[Saved data entries]
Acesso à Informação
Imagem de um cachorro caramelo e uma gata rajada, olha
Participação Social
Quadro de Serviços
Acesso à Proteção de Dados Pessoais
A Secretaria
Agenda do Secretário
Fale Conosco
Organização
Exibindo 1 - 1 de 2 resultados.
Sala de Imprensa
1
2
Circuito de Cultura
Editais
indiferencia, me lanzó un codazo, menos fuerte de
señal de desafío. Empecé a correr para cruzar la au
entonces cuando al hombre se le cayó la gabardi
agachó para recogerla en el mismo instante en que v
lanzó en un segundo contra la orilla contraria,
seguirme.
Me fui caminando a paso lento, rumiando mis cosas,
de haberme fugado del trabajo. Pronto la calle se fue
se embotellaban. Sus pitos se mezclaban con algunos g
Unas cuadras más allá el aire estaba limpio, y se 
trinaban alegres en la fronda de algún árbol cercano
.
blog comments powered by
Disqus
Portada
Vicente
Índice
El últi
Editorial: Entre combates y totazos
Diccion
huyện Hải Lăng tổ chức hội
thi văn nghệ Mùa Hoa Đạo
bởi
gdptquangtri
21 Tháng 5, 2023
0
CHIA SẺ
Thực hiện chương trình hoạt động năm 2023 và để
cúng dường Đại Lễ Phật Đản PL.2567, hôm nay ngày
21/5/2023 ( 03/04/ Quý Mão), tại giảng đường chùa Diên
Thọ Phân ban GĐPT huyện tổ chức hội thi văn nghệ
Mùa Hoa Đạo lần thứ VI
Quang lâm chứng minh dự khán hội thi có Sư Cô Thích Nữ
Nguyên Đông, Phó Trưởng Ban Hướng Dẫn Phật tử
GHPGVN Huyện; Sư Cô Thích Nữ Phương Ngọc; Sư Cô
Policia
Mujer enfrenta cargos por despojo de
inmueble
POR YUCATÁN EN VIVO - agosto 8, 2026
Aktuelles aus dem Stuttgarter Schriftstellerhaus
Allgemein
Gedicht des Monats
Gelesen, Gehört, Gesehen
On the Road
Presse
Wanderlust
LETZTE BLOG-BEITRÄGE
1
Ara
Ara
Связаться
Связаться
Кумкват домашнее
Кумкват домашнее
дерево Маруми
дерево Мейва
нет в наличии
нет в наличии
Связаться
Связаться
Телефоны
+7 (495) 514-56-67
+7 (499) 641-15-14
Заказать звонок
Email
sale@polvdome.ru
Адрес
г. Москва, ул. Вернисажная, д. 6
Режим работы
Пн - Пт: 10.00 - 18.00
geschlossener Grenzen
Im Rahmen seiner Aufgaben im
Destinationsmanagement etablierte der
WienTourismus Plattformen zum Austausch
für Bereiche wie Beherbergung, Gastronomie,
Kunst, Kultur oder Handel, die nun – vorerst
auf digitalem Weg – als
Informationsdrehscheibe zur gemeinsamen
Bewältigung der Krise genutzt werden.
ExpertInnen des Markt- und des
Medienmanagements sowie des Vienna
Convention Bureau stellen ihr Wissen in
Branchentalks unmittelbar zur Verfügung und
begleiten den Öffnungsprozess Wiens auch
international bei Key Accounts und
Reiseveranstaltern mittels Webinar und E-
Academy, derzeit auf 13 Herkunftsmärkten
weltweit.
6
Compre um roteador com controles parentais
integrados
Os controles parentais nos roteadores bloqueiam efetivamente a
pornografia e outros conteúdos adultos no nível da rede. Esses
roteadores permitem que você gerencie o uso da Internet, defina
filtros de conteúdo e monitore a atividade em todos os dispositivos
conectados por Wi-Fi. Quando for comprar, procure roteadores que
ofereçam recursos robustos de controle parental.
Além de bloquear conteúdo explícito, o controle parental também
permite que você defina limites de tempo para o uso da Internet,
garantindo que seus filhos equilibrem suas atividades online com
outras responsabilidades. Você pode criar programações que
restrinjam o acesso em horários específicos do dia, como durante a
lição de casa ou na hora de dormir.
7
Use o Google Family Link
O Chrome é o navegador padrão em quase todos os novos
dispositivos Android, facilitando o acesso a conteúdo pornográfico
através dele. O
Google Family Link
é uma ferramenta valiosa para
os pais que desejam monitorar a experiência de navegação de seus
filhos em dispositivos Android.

WHAT TO DO: Would you repeat the lines from the one containing "Reiseveranstaltern mittels Webinar" through the end of the data, exactly, with nothing before or after them?

SOLUTION TO THIS EXERCISE:
Reiseveranstaltern mittels Webinar und E-
Academy, derzeit auf 13 Herkunftsmärkten
weltweit.
6
Compre um roteador com controles parentais
integrados
Os controles parentais nos roteadores bloqueiam efetivamente a
pornografia e outros conteúdos adultos no nível da rede. Esses
roteadores permitem que você gerencie o uso da Internet, defina
filtros de conteúdo e monitore a atividade em todos os dispositivos
conectados por Wi-Fi. Quando for comprar, procure roteadores que
ofereçam recursos robustos de controle parental.
Além de bloquear conteúdo explícito, o controle parental também
permite que você defina limites de tempo para o uso da Internet,
garantindo que seus filhos equilibrem suas atividades online com
outras responsabilidades. Você pode criar programações que
restrinjam o acesso em horários específicos do dia, como durante a
lição de casa ou na hora de dormir.
7
Use o Google Family Link
O Chrome é o navegador padrão em quase todos os novos
dispositivos Android, facilitando o acesso a conteúdo pornográfico
através dele. O
Google Family Link
é uma ferramenta valiosa para
os pais que desejam monitorar a experiência de navegação de seus
filhos em dispositivos Android.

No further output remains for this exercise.